__Your goal__:
Find every line of the listing below where "acero" appears, and copy it.

--- Input data ---

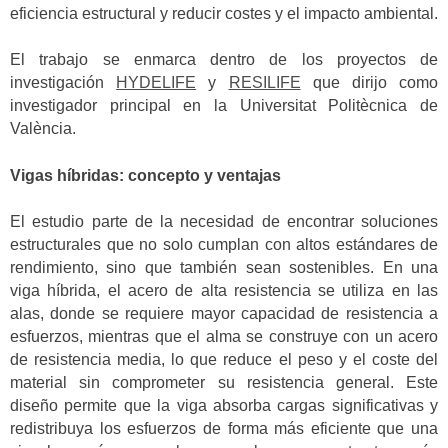
eficiencia estructural y reducir costes y el impacto ambiental.
El trabajo se enmarca dentro de los proyectos de
investigación
HYDELIFE
y
RESILIFE
que dirijo como
investigador principal en la Universitat Politècnica de
València.
Vigas híbridas: concepto y ventajas
El estudio parte de la necesidad de encontrar soluciones
estructurales que no solo cumplan con altos estándares de
rendimiento, sino que también sean sostenibles. En una
viga híbrida, el acero de alta resistencia se utiliza en las
alas, donde se requiere mayor capacidad de resistencia a
esfuerzos, mientras que el alma se construye con un acero
de resistencia media, lo que reduce el peso y el coste del
material sin comprometer su resistencia general. Este
diseño permite que la viga absorba cargas significativas y
redistribuya los esfuerzos de forma más eficiente que una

---

__Expected output__:
viga híbrida, el acero de alta resistencia se utiliza en las
esfuerzos, mientras que el alma se construye con un acero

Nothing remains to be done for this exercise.